France has turned into a bubbling cauldron of unrest over the past month as the so-called yellow vest movement has put up roadblocks and taken to the streets to protest a fuel tax. Last week’s protests turned violent and facing a crisis, the government of Emmanuel Macron decided today to drop the tax. However, there is much to be learned from the fiasco.
The tax was meant to combat climate change and reduce carbon pollution. While it likely would have done that, it would have done so on the backs of France’s rural low and middle class. The mass revolt against it doesn’t mean those groups oppose climate action. It means that Macron needs to include them in discussions about the best way to address climate change as part of a just transition, something the world at-large is grappling with as it aims to get a handle on carbon emissions.
More than 280,000 protesters donned yellow safety vests that motorists are required to keep in their cars and took to the streets across France last weekend. The protests have arisen organically through Facebook and other social media platforms, and span the ideological divide. Their focus has largely been on the unfairness of Macron’s proposed fuel tax, which would have raised prices by €0.029 (£0.026) per litre on unleaded petrol and €0.065 (£0.058) per litre on diesel. Rising oil prices have pushed fuel prices higher still now was among the worst times to propose such a tax.
The French government has spent years promoting diesel, and the tax would have left many already struggling to make ends meet with higher fuel bills on vehicles they’ve been encouraged to buy. The money it raised would also have been used to combat the national deficit, which has been made worse in part by the Macron government’s policies, like lifting portions of a wealth tax. In short, the fuel tax was a technocratic fix without any real constituency and the benefits were poorly explained, leaving it open to criticism and protest. The yellow vests enjoy a broad base of support with a recent poll showing that 72 per cent of the French public is sympathetic to the cause.

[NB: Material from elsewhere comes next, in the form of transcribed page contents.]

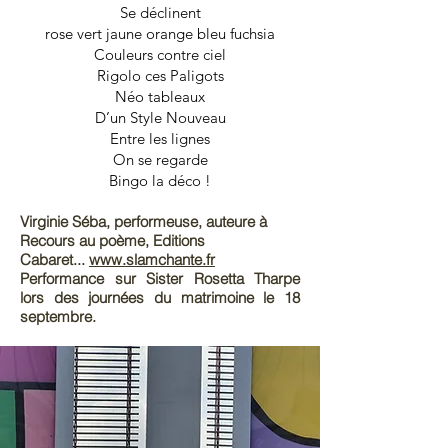
Se déclinent
rose vert jaune orange bleu fuchsia
Couleurs contre ciel
Rigolo ces Paligots
Néo tableaux
D’un Style Nouveau
Entre les lignes
On se regarde
Bingo la déco !
Virginie Séba, performeuse, auteure à
Recours au poème, Editions
Cabaret...
www.slamchante.fr
Performance sur Sister Rosetta Tharpe
lors des journées du matrimoine le 18
septembre.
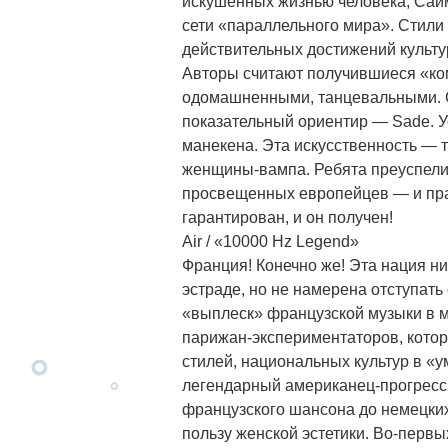
искушенных жизнью человека, Сай
сети «параллельного мира». Стили
действительных достижений культу
Авторы считают получившиеся «ко
одомашненными, танцевальными. Сре
показательный ориентир — Sade. У
манекена. Эта искусственность — 
женщины-вампа. Ребята преуспели
просвещенных европейцев — и пра
гарантирован, и он получен!
Air / «10000 Hz Legend»
Франция! Конечно же! Эта нация ни
эстраде, но не намерена отступат
«выплеск» французской музыки в 
парижан-экспериментаторов, котор
стилей, национальных культур в «
легендарный американец-прогресси
французского шансона до немецких
пользу женской эстетики. Во-первы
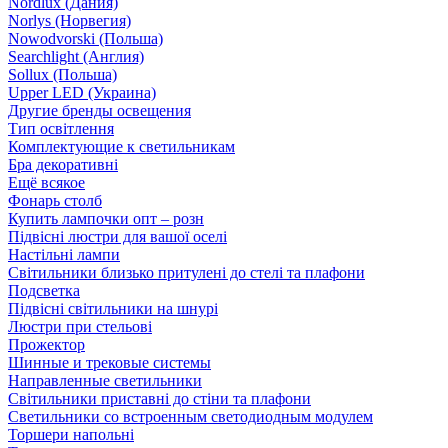
Nordlux (Дания)
Norlys (Норвегия)
Nowodvorski (Польша)
Searchlight (Англия)
Sollux (Польша)
Upper LED (Украина)
Другие бренды освещения
Тип освітлення
Комплектующие к светильникам
Бра декоративні
Ещё всякое
Фонарь столб
Купить лампочки опт – розн
Підвісні люстри для вашої оселі
Настільні лампи
Світильники близько притулені до стелі та плафони
Подсветка
Підвісні світильники на шнурі
Люстри при стельові
Прожектор
Шинные и трековые системы
Направленные светильники
Світильники приставні до стіни та плафони
Светильники со встроенным светодиодным модулем
Торшери напольні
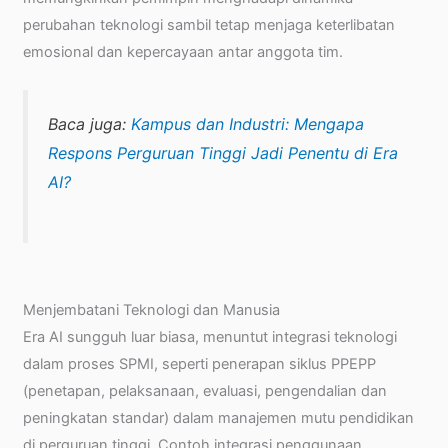
perubahan teknologi sambil tetap menjaga keterlibatan
emosional dan kepercayaan antar anggota tim.
Baca juga:
Kampus dan Industri: Mengapa
Respons Perguruan Tinggi Jadi Penentu di Era
AI?
Menjembatani Teknologi dan Manusia
Era AI sungguh luar biasa, menuntut integrasi teknologi
dalam proses SPMI, seperti penerapan siklus PPEPP
(penetapan, pelaksanaan, evaluasi, pengendalian dan
peningkatan standar) dalam manajemen mutu pendidikan
di perguruan tinggi. Contoh integrasi penggunaan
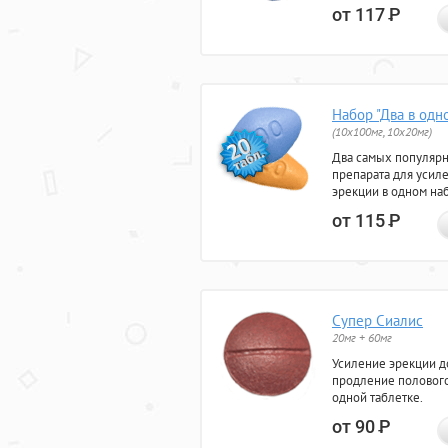
от 117
Р
Набор "Два в одн
(10x100мг, 10x20мг)
Два самых популяр
препарата для усил
эрекции в одном на
от 115
Р
Супер Сиалис
20мг + 60мг
Усиление эрекции до
продление полового
одной таблетке.
от 90
Р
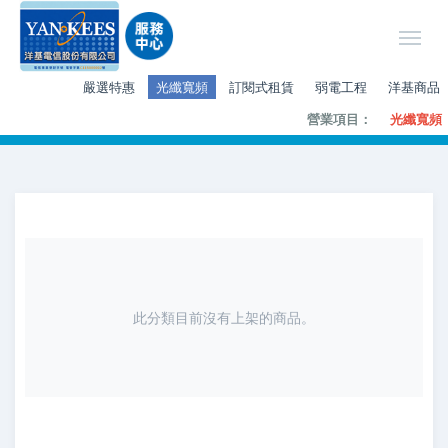
嚴選特惠
光纖寬頻
訂閱式租賃
弱電工程
洋基商品
營業項目：
光纖寬頻
此分類目前沒有上架的商品。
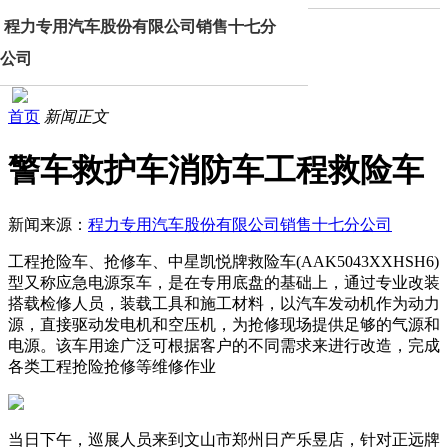
程力专用汽车股份有限公司销售十七分
公司
首页
新闻正文
警车救护车消防车工程救险车
新闻来源：
程力专用汽车股份有限公司销售十七分公司
工程抢险车、抢修车、中星凯悦牌救险车(AAK5043XXHSH6)
型又称应急电源泵车，是在专用底盘的基础上，通过专业改装
搭载检修人员，装载工具和施工材料，以汽车发动机作为动力
源，直接驱动发电机和空压机，为抢修现场提供足够的气源和
电源。该车用途广泛可根据客户的不同需求来进行改造，完成
各类工程抢险抢修等维修作业
当日下午，巡展人员来到文山市郑州日产乐昱店，针对正远牌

The fight against the tax is not a fight against climate policy, however. “We are not against the ecology, on the contrary,” Benoit Julou, a spokesperson for the yellow vest movement, said on a France 3 talk show last week. Rather it shows that any policies that only consider climate benefits and are made top-down are destined to fail.
“Governments need to communicate clearly why change in all sectors of the economy is necessary to limit global warming and how it plans to buffer potentially negative social and economic implications,” said Alexander Reitzenstein, a policy advisor at the European think tank Third Generation Environmentalism. “The French government did not provide a credible plan for how to compensate particularly poorer households. Poor households are often most affected by higher fuel prices, higher electricity bills or higher costs for keeping homes warm.”
Reitzenstein is part of a growing group of researchers, policymakers, and advocates pushing for a just transition when it comes to climate change. Simply put, this is a way to ensure people working in the fossil fuel industry or other industries dependent on fossil fuels, as well as low income and disadvantaged communities in general, aren’t left holding the bag as the world tries to get a handle on carbon emissions. A just transition ensures that we create a world people want to live in and that everyone’s needs are accounted for.
Spain recently offered a buyout for coal miners as it plans to shut down the industry by the end of the year. A just transition is also a central tenet of the Green New Deal proposed by US Congresswoman-elect Alexandria Ocasio-Cortez. And it’s a theme of this year’s climate talks in Poland. Reitzenstein, who is at the talks, said that the French protests have been a “hot topic” among the conference halls and meeting rooms as delegates grapple with the need to address climate change in the most equitable way possible.
Ivetta Gerasimchuk, a researcher at the International Institute for Sustainable Development, pointed to policies in Indonesia that ended motor fuel subsidies in 2015 as an effective example of what transportation policy could look like.
“President Joko Widodo included subsidy reform in his election campaign explaining all the benefits that these budgetary savings can unlock,” she said, while noting it came at a time of low fuel prices. “Through this reform, Indonesia saved $15.6 billion and invested in budget increases for key areas including transport and other infrastructure and transfers to village.”
That illustrates some of the key principles Gerasimchuk said are part of just climate policies, including clearly communicating the benefits, engaging with communities, and building broad support. Macron could look at that as one avenue to build a new gas tax, but ultimately his government really needs to listen to the people in the streets. And those voices are speaking more loudly about the broader structural issues in France, many of which are found throughout the developed world associated with neoliberal policies that have driven inequality to some of the highest levels in modern history. The rising inequality also means the richest 10 per cent of the world emit 50 per cent of its carbon pollution, shining a potential glaring spotlight on who should pay the most to address climate change.
“Just transition and ambitious climate policy are two sides of the same coin, there is no choice to either do just transition or climate ambition,” Reitzenstein said.